## What needs to be done
Would you please transcribe the records below exactly, leaving out the pictures?

====== Extracted entries ======

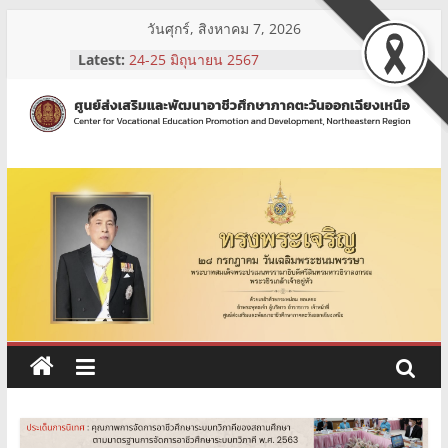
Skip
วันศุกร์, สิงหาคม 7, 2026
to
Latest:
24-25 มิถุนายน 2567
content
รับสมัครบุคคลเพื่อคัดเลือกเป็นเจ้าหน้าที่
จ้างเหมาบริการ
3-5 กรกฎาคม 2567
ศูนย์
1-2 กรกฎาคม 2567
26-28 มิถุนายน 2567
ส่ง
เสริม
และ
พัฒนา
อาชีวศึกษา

======

## Solution
Skip
วันศุกร์, สิงหาคม 7, 2026
to
Latest:
24-25 มิถุนายน 2567
content
รับสมัครบุคคลเพื่อคัดเลือกเป็นเจ้าหน้าที่
จ้างเหมาบริการ
3-5 กรกฎาคม 2567
ศูนย์
1-2 กรกฎาคม 2567
26-28 มิถุนายน 2567
ส่ง
เสริม
และ
พัฒนา
อาชีวศึกษา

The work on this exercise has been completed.